Binary text classification with Tidytext and caret

the scope of this blog post is to show how to do binary text classification using standard tools such as tidytext and caret packages. One of if not the most common binary text classification task is the spam detection (spam vs non-spam) that happens in most email services but has many other application such as language identification (English vs non-English).

In this post I’ll showcase 5 different classification methods to see how they compare with this data. The methods all land on the less complex side of the spectrum and thus does not include creating complex deep neural networks.

An expansion of this subject is multiclass text classification which I might write about in the future.

Packages

We load the packages we need for this project. tidyverse for general data science work, tidytext for text manipulation and caret for modeling.

library(tidyverse)
library(tidytext)
library(caret)

Data

The data we will be using for this demonstration will be some English1 social media disaster tweets discussed in this article. It consist of a number of tweets regarding accidents mixed in with a selection control tweets (not about accidents). We start by loading in the data.

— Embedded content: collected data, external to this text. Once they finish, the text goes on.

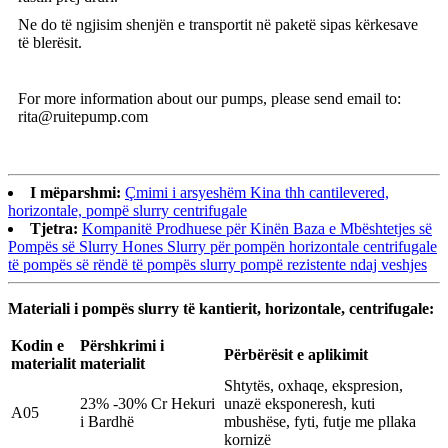
Ne do të ngjisim shenjën e transportit në paketë sipas kërkesave
të blerësit.
For more information about our pumps, please send email to:
rita@ruitepump.com
I mëparshmi:
Çmimi i arsyeshëm Kina thh cantilevered,
horizontale, pompë slurry centrifugale
Tjetra:
Kompanitë Prodhuese për Kinën Baza e Mbështetjes së
Pompës së Slurry Hones Slurry për pompën horizontale centrifugale
të pompës së rëndë të pompës slurry pompë rezistente ndaj veshjes
Materiali i pompës slurry të kantierit, horizontale, centrifugale:
Kodin e
Përshkrimi i
Përbërësit e aplikimit
materialit
materialit
Shtytës, oxhaqe, ekspresion,
23% -30% Cr Hekuri
unazë eksponeresh, kuti
A05
i Bardhë
mbushëse, fyti, futje me pllaka
kornizë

data <- read_csv("https://raw.githubusercontent.com/EmilHvitfeldt/blog/750dc28aa8d514e2c0b8b418ade584df8f4a8c92/data/socialmedia-disaster-tweets-DFE.csv")

And for this exercise we will only look at the body of the text. Furthermore a handful of the tweets weren’t classified, marked "Can't Decide" so we are removing those as well. Since we are working with tweet data we have the constraint that most of tweets don’t actually have that much information in them as they are limited in characters and some only contain a couple of words.

We will at this stage remove what appears to be urls using some regex and str_replace_all, and we will select the columns id, disaster and text.

data_clean <- data %>%
  filter(choose_one != "Can't Decide") %>%
  mutate(id = `_unit_id`,
         disaster = choose_one == "Relevant",
         text = str_replace_all(text, " ?(f|ht)tp(s?)://(.*)[.][a-z]+", "")) %>%
  select(id, disaster, text)

First we take a quick look at the distribution of classes and we see if the classes are balanced

data_clean %>%
  ggplot(aes(disaster)) +
  geom_bar()

And we see that is fairly balanced so we don’t have to worry about sampling this time.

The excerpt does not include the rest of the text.